When comparing any new series to a powerhouse such as Breaking Bad, you run the risk of making the new series look weaker or somehow less-than. And, that’s not exactly fair since you’re comparing a single season to an entire story. There was one thing about this first season that made me feel exactly the way I felt while watching Walter White spiraling slowly downward: It was that delicious knot of growing tension at the bottom of my sternum, somewhere between my heart and my gut. That’s a feeling I get only when I begin to care about what happens to a character. More than care: Worry.
So, no further comparisons. Let’s talk about Ozark, shall we?
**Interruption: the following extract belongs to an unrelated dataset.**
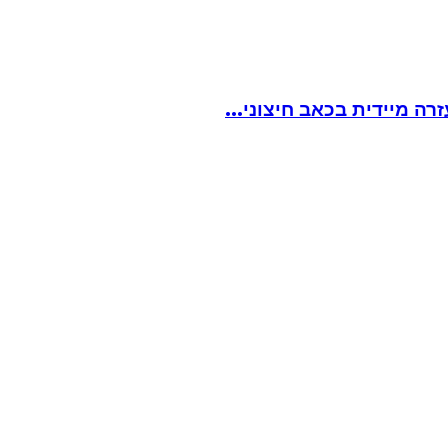
ה מיידית בכאב חיצוני...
The main setting for this series is Missouri’s Lake of the Ozarks, the “Redneck Riviera,” as one character calls it. The Byrde family—Martin, Wendy, Charlotte and Jonah—is uprooted from their Chicago home and transplanted to Missouri while Marty figures out a way to launder millions of dollars for the second-largest cartel in Mexico in order to save himself and his family. Marty’s old partner was skimming money from the cartel, which was a bad idea that led to his untimely demise. The cartel, for reasons that escape me at the moment, also did Marty a favor by murdering his wife Wendy’s lover in Chicago, just before they moved to Missouri.
Right away, we’re setting a ticking clock. Marty has a deadline for laundering a certain amount of money. Or else . . .
Marty Byrde is a brilliant money man, of course. He seems very cold and calculating through much of the season. Frankly, not easy to sympathize with, even though he won me over before the last episode. He presents himself as an angel investor in his new habitat, investing in local businesses in order to create venues to launder cartel money.
If that’s all this series was about, it wouldn’t be that interesting. There are complications. Of course there are complications. These include, but are not limited to, trouble with some of the Byrdes’ new neighbors, running afoul of both the local law and the local criminal organization, trouble with the Byrde kids, and, of course, trouble with the second-largest cartel in Mexico.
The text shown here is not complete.